Abstract
Background
Excessive intravenous fluid prescription may play a causal role in postoperative complications following major gastrointestinal resectional surgery. The aim of this study was to investigate whether fluid and salt restriction would decrease postoperative complications compared with a more modern controlled liberal regimen.
Methods
In this observer-blinded single-site randomized clinical trial consecutive patients undergoing major gastrointestinal resectional surgery were randomized to receive either a liberal control fluid regimen or a restricted fluid and salt regimen. The primary outcome was postoperative complications of grade II and above (moderate to severe).
Results
Some 240 patients (194 colorectal resections and 46 oesophagogastric resections) were enrolled in the study; 121 patients were randomized to the restricted regimen and 119 to the control (liberal) regimen. During surgery the control group received a median (interquartile range) fluid volume of 2033 (1576–2500) ml and sodium input of 282 (213–339) mmol, compared with 1000 (690–1500) ml and 142 (93–218) mmol respectively in the restricted group. There was no significant difference in major complication rate between groups (38·0 and 39·0 per cent respectively). Median (range) hospital stay was 8 (3–101) days in the controls and 8 (range 3–76) days among those who received restricted fluids. There were four in-hospital deaths in the control group and two in the restricted group. Substantial differences in weight change, serum sodium, osmolality and urine : serum osmolality ratio were observed between the groups.
Conclusion
There were no significant differences in major complication rates, length of stay and in-hospital deaths when fluid restriction was used compared with a more liberal regimen. Registration number: ISRCTN39295230 (http://www.controlled-trials.com).
Introduction
Resectional surgery is a common treatment for most gastrointestinal cancers, both colorectal and oesophagogastric, and is associated with high morbidity and mortality rates1,2. The physiological changes and fluid shifts observed in the postoperative phase in this group are complex and vary considerably between patients3. Currently, the prescription of intravenous fluids is often left to more junior members of the medical team, potentially leading to increased risk4. Injudicious use of intravenous fluids, leading to sodium, chloride and water overload, has been suggested to be a major cause of postoperative complications, especially in the presence of co-morbid diseases and advanced age5–7.
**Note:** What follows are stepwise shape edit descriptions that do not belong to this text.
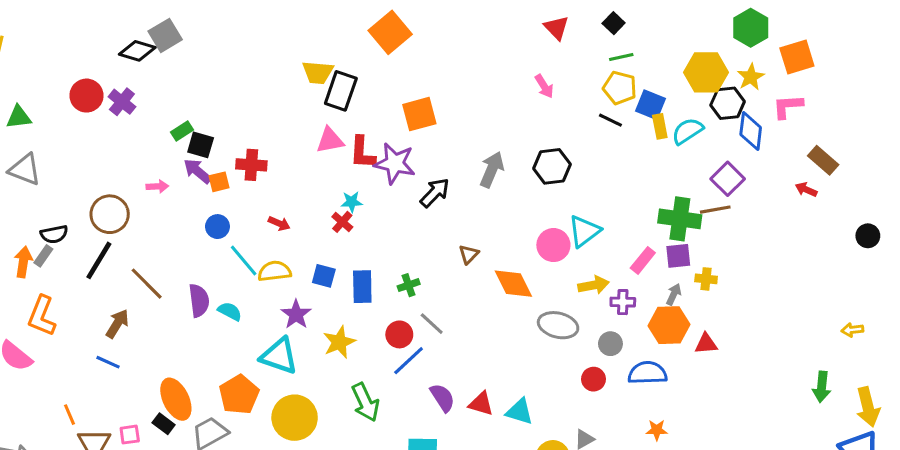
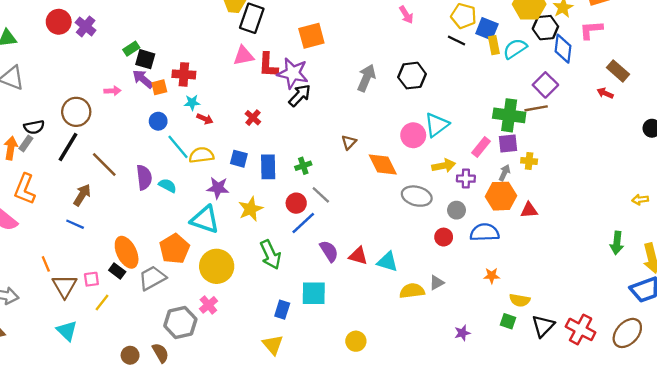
black arrow: (435, 193) -> (300, 95), moved
cyan star: (352, 202) -> (192, 102), moved
purple star: (296, 314) -> (218, 188), turned -30

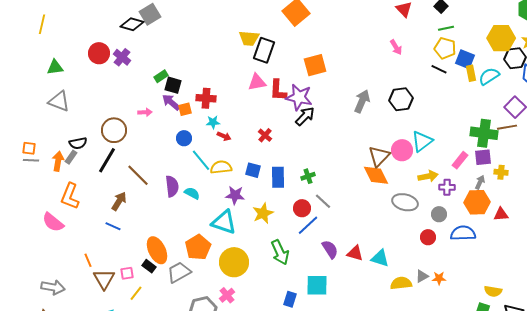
brown triangle: (349, 142) -> (379, 156), moved, size x1.6
orange star: (492, 276) -> (439, 278), moved

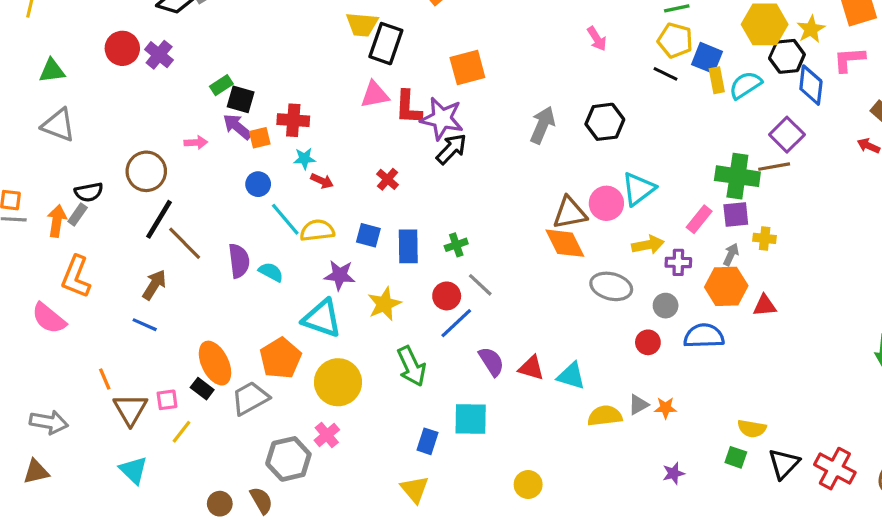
brown triangle: (379, 156) -> (570, 213), turned 35
black line: (107, 160) -> (159, 219), moved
Epidural analgesia is frequently used after operation in these surgical patients. One common side-effect of epidural analgesia is hypotension, caused by sympathetic blockade leading to vasodilatation or, particularly with high thoracic epidurals, reduced cardiac sympathetic drive. Such hypotension traditionally is managed by administration of intravenous fluids, which contributes to the fluid load received in the postoperative phase. Conversely, acute kidney injury resulting from hypovolaemia following surgery is also associated with an increase in postoperative morbidity and mortality8.
The evidence base for intravenous fluid therapy is extremely limited, with prescription based on local tradition, expert opinion or extrapolation from trials of fluid resuscitation in patients in shock. Recent trials have attempted to assess the impact of relative intravenous fluid and sodium restriction on outcome after gastrointestinal surgery9–14. However, the control groups in these trials have tended to receive varying amounts and types of intravenous fluid. The volume of intraoperative intravenous fluid administered ranges from 2750 to 5388 ml in control or liberal groups compared with 998 to 2740 ml in restricted groups15.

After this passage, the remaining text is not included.